1 It is now daybreak: Though this is the only Play which includes more than one day in the action, it is not the only one in which the day is represented as breaking. The Amphitryon and the Curculio of Plautts commence before daybreak, and the action is carried on into the middle of the day. Madame Dacier absolutely considers it as a fact beyond all doubt, that the Roman Audience went home after the first two Acts of the Play, and returned for the representation of the third the next morning at daybreak. Scaliger was of the same opinion; but it is not generally entertained by Commentators.

2 How I was affected: "Ut essem," literally, "How I was."

3 If a satrap: "Satrapa" was a Persian word signifying "a ruler of a province." The name was considered as synonymous with "possessor of wealth almost inexhaustible."

4 In tasting only: " Pytiso" was the name given to the nasty practice of tasting wine, and then spitting it out; offensive in a man, but infinitely more so in a woman. It seems in those times to have been done by persons who wished to give themselves airs in the houses of private persons; at the present day it is probably confined to wine-vaults and sale-rooms where wine is put up to auction, and even there it is practiced much more than is either necessary or agreeable. Doubtless Bacchis did it to show her exquisite taste in the matter of wines.

5 Is too acid: "Asperum;" meaning that the wine was not old enough for her palate. The great fault of the Greek wines was their tartness, for which reason sea-water was mixed with them all except the Chian, which was the highest class of wine.

6 Respected sir: "Pater," literally "father;" a title by which the young generally addressed aged persons who were strangers to them.

7 All the casks, all the vessels: "Dolia omnia, omnes serias." The finer kinds of wine were drawn off from the " dolia," or large vessels, into the "amphorae," which, like the "dolia," were made of earth, and sometimes of glass. The mouths of the vessels were stopped tight by a plug of wood or cork, which was made impervious to the atmosphere by being rubbed over with a composition of pitch, clay, wax, or gypsum. On the outside, the title of the wine was painted, and among the Romans the date of the vintage was denoted by the names of the Consuls then in office. When the vessels were of glass, small tickets or labels, called "pittacia," were suspended from them, stating to a similar effect. The "seriae" were much the same as the "dolia," perhaps somewhat smaller; they were both long, bell-mouthed vessels of earthen-ware, formed of the best clay, and lined with pitch while hot from the furnace. "Seriae" were also used to contain oil and other liquids; and in the Captivi of Plautus the word is applied to pans used for the purpose of salting meat. "Relino" signifies the act of taking the seal of pitch or Wax off the stopper of the wine-vessel.

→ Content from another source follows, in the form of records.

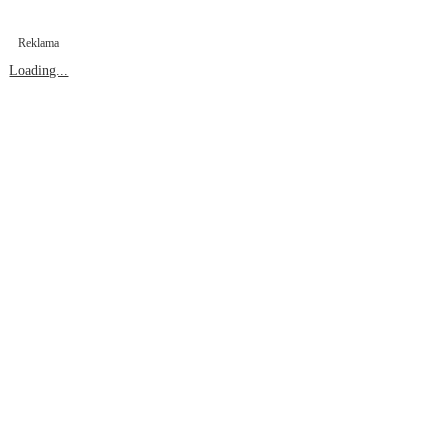
Reklama
Loading...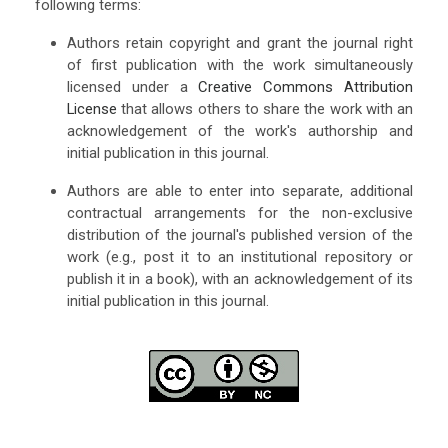
following terms:
Authors retain copyright and grant the journal right
of first publication with the work simultaneously
licensed under a
Creative Commons Attribution
License
that allows others to share the work with an
acknowledgement of the work's authorship and
initial publication in this journal.
Authors are able to enter into separate, additional
contractual arrangements for the non-exclusive
distribution of the journal's published version of the
work (e.g., post it to an institutional repository or
publish it in a book), with an acknowledgement of its
initial publication in this journal.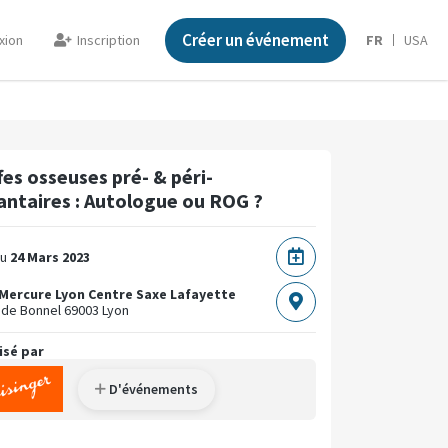
Créer un événement
xion
Inscription
FR
USA
fes osseuses pré- & péri-
antaires : Autologue ou ROG ?
u
24 Mars 2023
Mercure Lyon Centre Saxe Lafayette
 de Bonnel
69003 Lyon
isé par
D'événements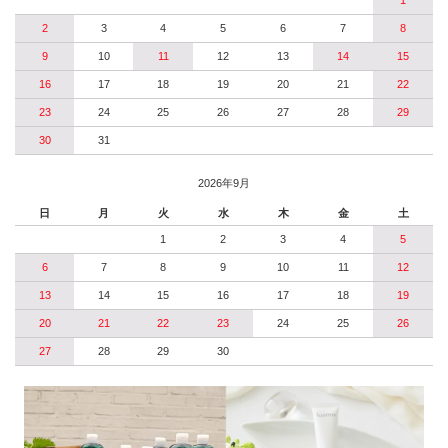
1
2
3
4
5
6
7
8
9
10
11
12
13
14
15
16
17
18
19
20
21
22
23
24
25
26
27
28
29
30
31
2026年9月
日
月
火
水
木
金
土
1
2
3
4
5
6
7
8
9
10
11
12
13
14
15
16
17
18
19
20
21
22
23
24
25
26
27
28
29
30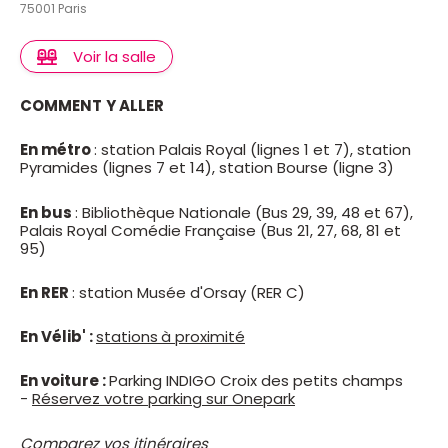
75001 Paris
Voir la salle
COMMENT
Y ALLER
En métro
: station Palais Royal (lignes 1 et 7), station
Pyramides (lignes 7 et 14), station Bourse (ligne 3)
En bus
: Bibliothèque Nationale (Bus 29, 39, 48 et 67),
Palais Royal Comédie Française (Bus 21, 27, 68, 81 et
95)
En RER
: station Musée d'Orsay (RER C)
En Vélib' :
stations
à proximité
En voiture :
Parking INDIGO Croix des petits champs
-
Réservez votre parking sur Onepark
Comparez vos itinéraires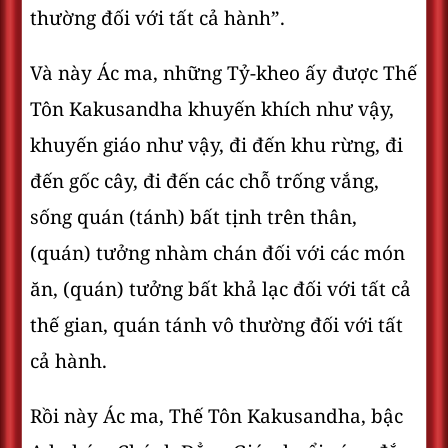
thường đối với tất cả hành”.
Và này Ác ma, những Tỷ-kheo ấy được Thế
Tôn Kakusandha khuyến khích như vậy,
khuyến giáo như vậy, đi đến khu rừng, đi
đến gốc cây, đi đến các chỗ trống vắng,
sống quán (tánh) bất tịnh trên thân,
(quán) tưởng nhàm chán đối với các món
ăn, (quán) tưởng bất khả lạc đối với tất cả
thế gian, quán tánh vô thường đối với tất
cả hành.
Rồi này Ác ma, Thế Tôn Kakusandha, bậc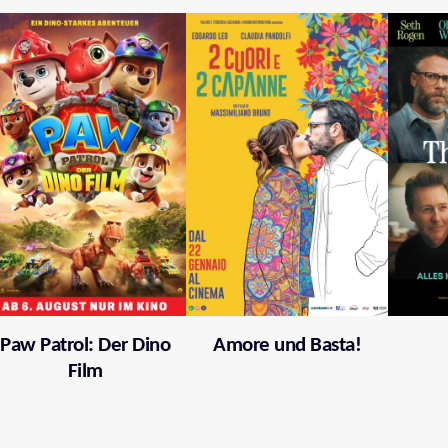
Paw Patrol: Der Dino
Amore und Basta!
Film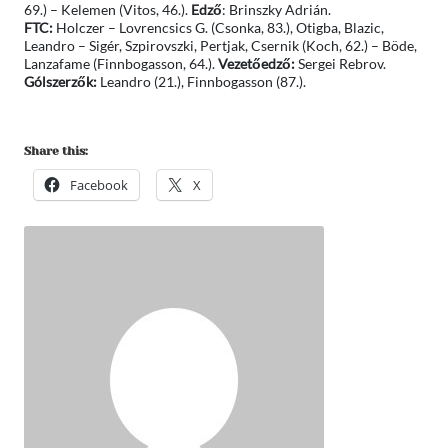
69.) – Kelemen (Vitos, 46.).
Edző
: Brinszky Adrián.
FTC:
Holczer – Lovrencsics G. (Csonka, 83.), Otigba, Blazic,
Leandro – Sigér, Szpirovszki, Pertjak, Csernik (Koch, 62.) – Böde,
Lanzafame (Finnbogasson, 64.).
Vezetőedző:
Sergei Rebrov.
Gólszerzők:
Leandro (21.), Finnbogasson (87.).
Share this:
Facebook
X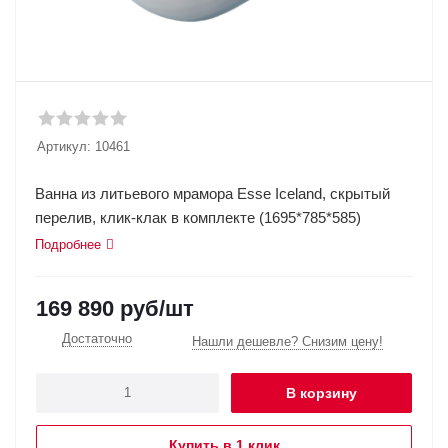
Артикул:
10461
Ванна из литьевого мрамора Esse Iceland, скрытый
перелив, клик-клак в комплекте (1695*785*585)
Подробнее
169 890
руб
/шт
Достаточно
Нашли дешевле? Снизим цену!
В корзину
Купить в 1 клик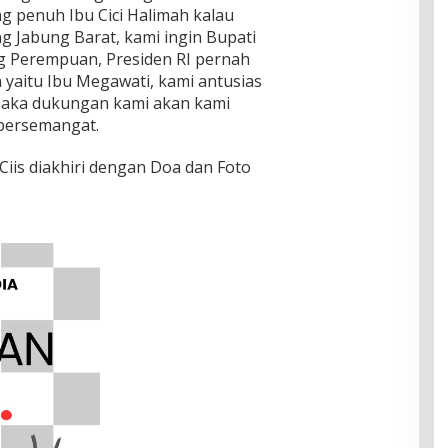
g penuh Ibu Cici Halimah kalau
 Jabung Barat, kami ingin Bupati
ng Perempuan, Presiden RI pernah
 yaitu Ibu Megawati, kami antusias
, maka dukungan kami akan kami
 bersemangat.
iis diakhiri dengan Doa dan Foto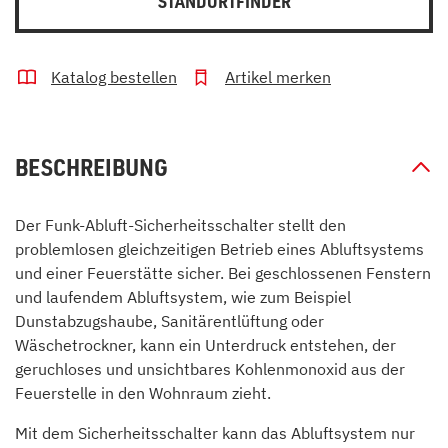
STANDORTFINDER
Katalog bestellen
Artikel merken
BESCHREIBUNG
Der Funk-Abluft-Sicherheitsschalter stellt den
problemlosen gleichzeitigen Betrieb eines Abluftsystems
und einer Feuerstätte sicher. Bei geschlossenen Fenstern
und laufendem Abluftsystem, wie zum Beispiel
Dunstabzugshaube, Sanitärentlüftung oder
Wäschetrockner, kann ein Unterdruck entstehen, der
geruchloses und unsichtbares Kohlenmonoxid aus der
Feuerstelle in den Wohnraum zieht.
Mit dem Sicherheitsschalter kann das Abluftsystem nur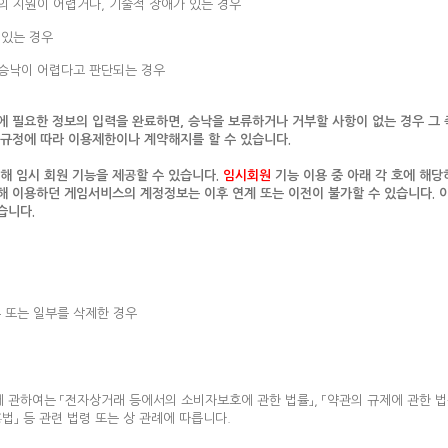
의 지원이 어렵거나, 기술적 장애가 있는 경우
 있는 경우
 승낙이 어렵다고 판단되는 경우
에 필요한 정보의 입력을 완료하면, 승낙을 보류하거나 거부할 사항이 없는 경우 그 
 규정에 따라 이용제한이나 계약해지를 할 수 있습니다.
해 임시 회원 기능을 제공할 수 있습니다.
임시회원
기능 이용 중 아래 각 호에 해
해 이용하던 게임서비스의 계정정보는 이후 연계 또는 이전이 불가할 수 있습니다. 
습니다.
 또는 일부를 삭제한 경우
 관하여는 「전자상거래 등에서의 소비자보호에 관한 법률」, 「약관의 규제에 관한 법
법」 등 관련 법령 또는 상 관례에 따릅니다.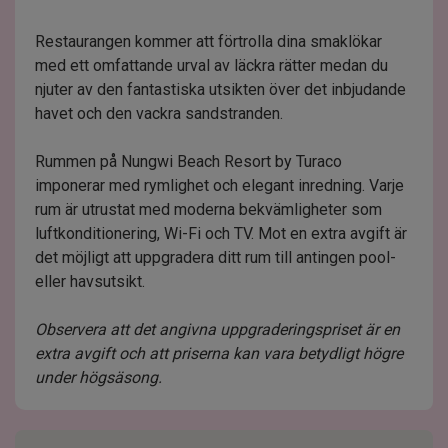
Restaurangen kommer att förtrolla dina smaklökar
med ett omfattande urval av läckra rätter medan du
njuter av den fantastiska utsikten över det inbjudande
havet och den vackra sandstranden.
Rummen på Nungwi Beach Resort by Turaco
imponerar med rymlighet och elegant inredning. Varje
rum är utrustat med moderna bekvämligheter som
luftkonditionering, Wi-Fi och TV. Mot en extra avgift är
det möjligt att uppgradera ditt rum till antingen pool-
eller havsutsikt.
Observera att det angivna uppgraderingspriset är en
extra avgift och att priserna kan vara betydligt högre
under högsäsong.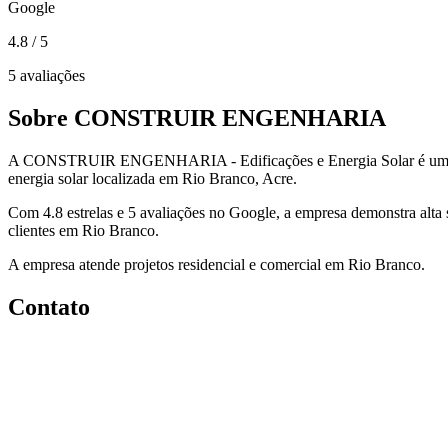
Google
4.8
/ 5
5 avaliações
Sobre CONSTRUIR ENGENHARIA
A CONSTRUIR ENGENHARIA - Edificações e Energia Solar é uma
energia solar localizada em Rio Branco, Acre.
Com 4.8 estrelas e 5 avaliações no Google, a empresa demonstra alta 
clientes em Rio Branco.
A empresa atende projetos residencial e comercial em Rio Branco.
Contato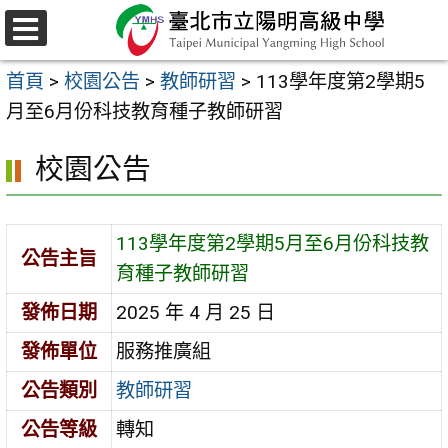
跳
至
選
主
單
首頁
>
校園公告
>
教師研習
>
113學年度第2學期5
要
月至6月份科技教育種子教師研習
內
容
校園公告
區
113學年度第2學期5月至6月份科技教
公告主旨
育種子教師研習
發佈日期
2025 年 4 月 25 日
發佈單位
服務推廣組
公告類別
教師研習
公告等級
轉知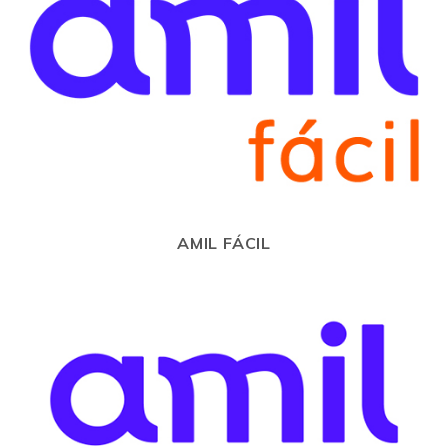
AMIL FÁCIL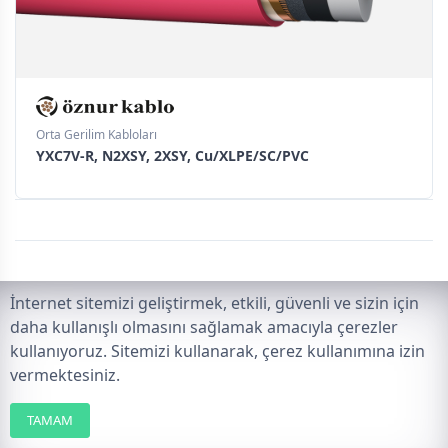
Orta Gerilim Kabloları
YXC7V-R, N2XSY, 2XSY, Cu/XLPE/SC/PVC
İnternet sitemizi geliştirmek, etkili, güvenli ve sizin için
daha kullanışlı olmasını sağlamak amacıyla çerezler
kullanıyoruz. Sitemizi kullanarak, çerez kullanımına izin
vermektesiniz.
Ürünler
Zayıf Akım Kablolar
TAMAM
Filtreler
Menü
Enerji Kabloları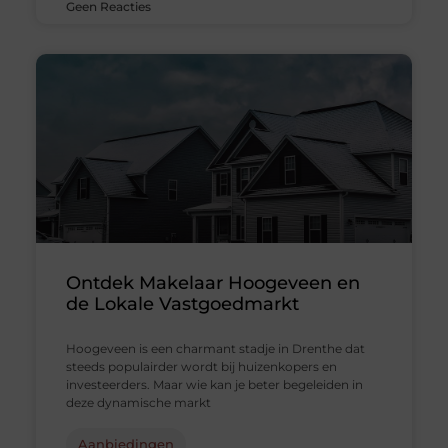
Geen Reacties
Ontdek Makelaar Hoogeveen en
de Lokale Vastgoedmarkt
Hoogeveen is een charmant stadje in Drenthe dat
steeds populairder wordt bij huizenkopers en
investeerders. Maar wie kan je beter begeleiden in
deze dynamische markt
Aanbiedingen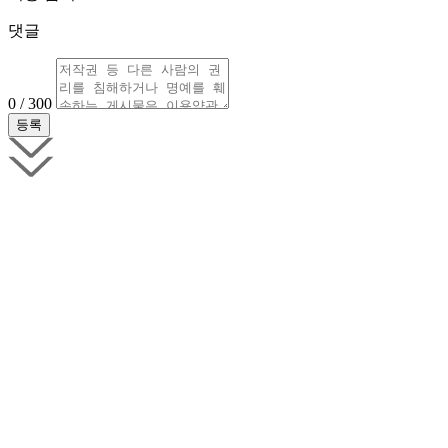
댓글
0 / 300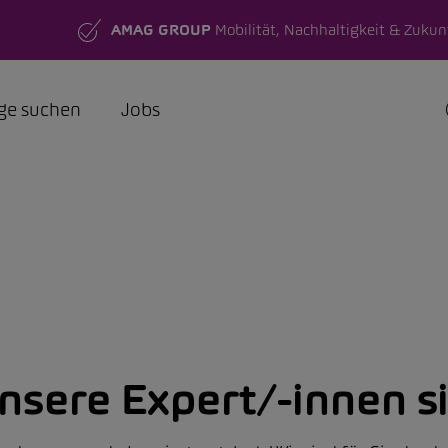
AMAG GROUP
Mobilität, Nachhaltigkeit & Zukun
ge suchen
Jobs
nsere Expert/-innen si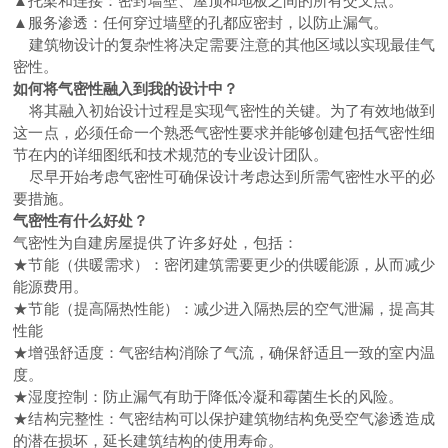
▲托梁和连接：密封墙壁、屋顶和地板之间的所有交叉点。
▲服务渗透：任何穿过墙壁的孔都应密封，以防止漏气。
建筑物设计的复杂性将决定需要注意的其他区域以实现最佳气
密性。
如何将气密性融入到我的设计中？
将其融入初始设计过程是实现气密性的关键。为了有效地做到
这一点，必须任命一个熟悉气密性要求并能够创建包括气密性细
节在内的详细图纸和技术规范的专业设计团队。
尽早开始考虑气密性可确保设计考虑达到所需气密性水平的必
要措施。
气密性有什么好处？
气密性为自建房屋提供了许多好处，包括：
★节能（供暖需求）：密闭建筑需要更少的供暖能源，从而减少
能源费用。
★节能（提高隔热性能）：减少进入隔热层的空气泄漏，提高其
性能
★增强舒适度：气密结构消除了气流，确保舒适且一致的室内温
度。
★湿度控制：防止漏气有助于降低冷凝和霉菌生长的风险。
★结构完整性：气密结构可以保护建筑物结构免受空气渗透造成
的潜在损坏，延长建筑结构的使用寿命。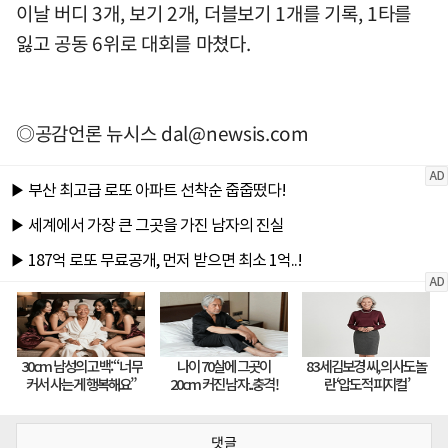
이날 버디 3개, 보기 2개, 더블보기 1개를 기록, 1타를
잃고 공동 6위로 대회를 마쳤다.
◎공감언론 뉴시스
dal@newsis.com
댓글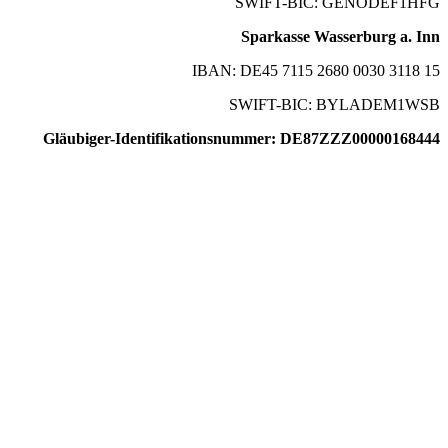
SWIFT-BIC: GENODEF1HFG
Sparkasse Wasserburg a. Inn
IBAN: DE45 7115 2680 0030 3118 15
SWIFT-BIC: BYLADEM1WSB
Gläubiger-Identifikationsnummer: DE87ZZZ00000168444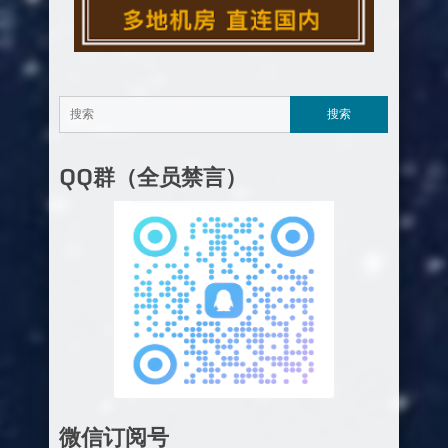
QQ群（全员禁言）
微信订阅号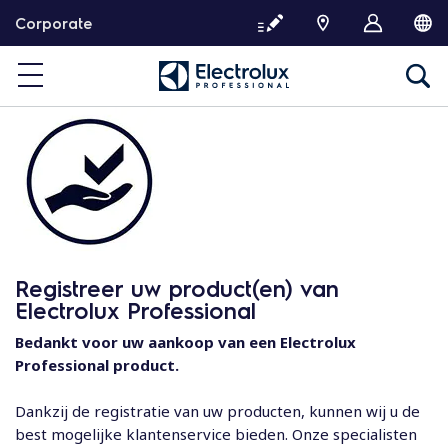
G
Corporate
a
d
o
o
r
n
a
a
r
d
e
Registreer uw product(en) van
i
Electrolux Professional
n
h
Bedankt voor uw aankoop van een Electrolux
o
Professional product.
u
d
Dankzij de registratie van uw producten, kunnen wij u de
best mogelijke klantenservice bieden. Onze specialisten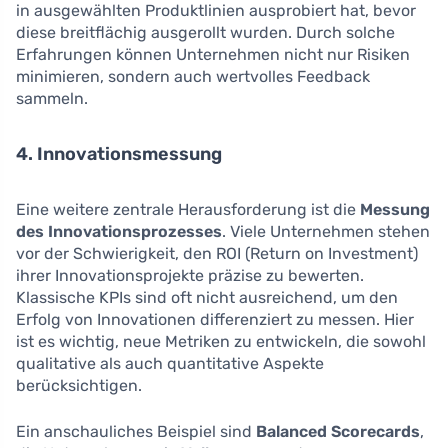
in ausgewählten Produktlinien ausprobiert hat, bevor
diese breitflächig ausgerollt wurden. Durch solche
Erfahrungen können Unternehmen nicht nur Risiken
minimieren, sondern auch wertvolles Feedback
sammeln.
4. Innovationsmessung
Eine weitere zentrale Herausforderung ist die
Messung
des Innovationsprozesses
. Viele Unternehmen stehen
vor der Schwierigkeit, den ROI (Return on Investment)
ihrer Innovationsprojekte präzise zu bewerten.
Klassische KPIs sind oft nicht ausreichend, um den
Erfolg von Innovationen differenziert zu messen. Hier
ist es wichtig, neue Metriken zu entwickeln, die sowohl
qualitative als auch quantitative Aspekte
berücksichtigen.
Ein anschauliches Beispiel sind
Balanced Scorecards
,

8 With that servant of yours: Dromo.

9 What an inlet: "Fenestram ;" literally, "a window."

10 This night with my eyes: Colman has the following Note here: "Hedelin obstinately contends from this passage, that neither Chremes nor any of his family went to bed the whole night; the contrary of which is evident, as Menage observes, from the two next Scenes. For why should Syrus take notice of his being up so early, if he had never retired to rest? Or would Chremes have reproached Clitipho for his behavior the night before, had the feast never been interrupted? Eugraphius's interpretation of these words is natural and obvious, who explains them to signify that the anxiety of Chremes to restore Clinia to Menedemus broke his rest."

11 That they may not perceive: Madame Dacier observes that Chremes seizes this as a very plausible and necessary pretense to engage Menedemus to return home, and not to his labors in the field, as he had at first intended.